As 30th January is Mohandas Karamchand Gandhi’s (Gandhiji’s) Death Anniversary, I wish to share his “Experiments with truth”
Genre : Autobiography/inspirational
The book is divided into 5 parts. My Experiments with Truth (1, 2, 3, 4 and 5).
The first part is his journey from Birth , Childhood, Child Marriage with Kasturba, Death of his father, and famous misgivings. This chapter contains several anecdotes which are taught at school for character building. Also, he speaks of the authoritative husband he was, and his insecurities. Nursing his father, he would often think of Kasturba and the associated lustful emotions. Gandhiji is one of us, but what transformed him? As you move on to the second part which begins with his journey to South Africa for studying law where an equivocal Gandhiji transforms into a confident person. Battling his vices, he reforms into a public servant. In few occasions, he saves an indentured labourer, Subramaniam, who is beaten by his master. Gandhiji, through his various practices connects with life and with common people.

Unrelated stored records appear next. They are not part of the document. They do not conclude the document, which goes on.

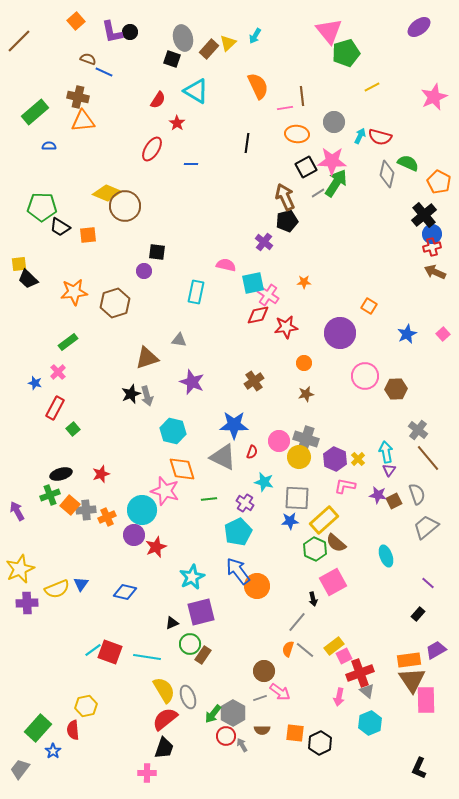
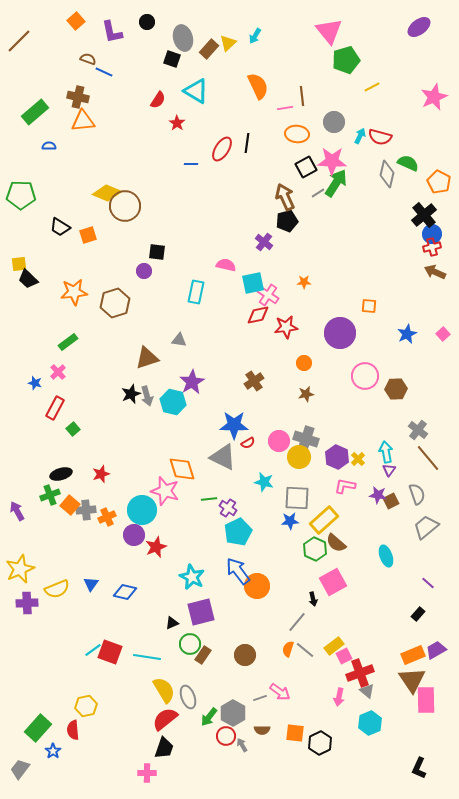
black circle at (130, 32): moved 17 px right, 10 px up
green pentagon at (346, 53): moved 7 px down
red ellipse at (152, 149): moved 70 px right
green pentagon at (42, 207): moved 21 px left, 12 px up
orange square at (88, 235): rotated 12 degrees counterclockwise
orange square at (369, 306): rotated 28 degrees counterclockwise
purple star at (192, 382): rotated 20 degrees clockwise
cyan hexagon at (173, 431): moved 29 px up
red semicircle at (252, 452): moved 4 px left, 9 px up; rotated 40 degrees clockwise
purple hexagon at (335, 459): moved 2 px right, 2 px up
brown square at (394, 501): moved 3 px left
purple cross at (245, 503): moved 17 px left, 5 px down
cyan star at (192, 577): rotated 20 degrees counterclockwise
blue triangle at (81, 584): moved 10 px right
orange rectangle at (409, 660): moved 4 px right, 5 px up; rotated 15 degrees counterclockwise
brown circle at (264, 671): moved 19 px left, 16 px up
green arrow at (213, 714): moved 4 px left, 3 px down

The third part, is Gandhiji’s return to India, to serve the public. On a certain occasion where he had to clean washrooms (toilets), he does it with no hesitation. On family front, he convinces Kasturba and his three children to learn gujrati before moving on to other languages of study. Though Harilal resists, the other kids follow suit. Gandhiji consumes only Satvik Ahaar, as he believes that the food we consume affects our mind. He stops drinking milk as 1. It is the right of the calf and 2. It stimulates the vice, lust.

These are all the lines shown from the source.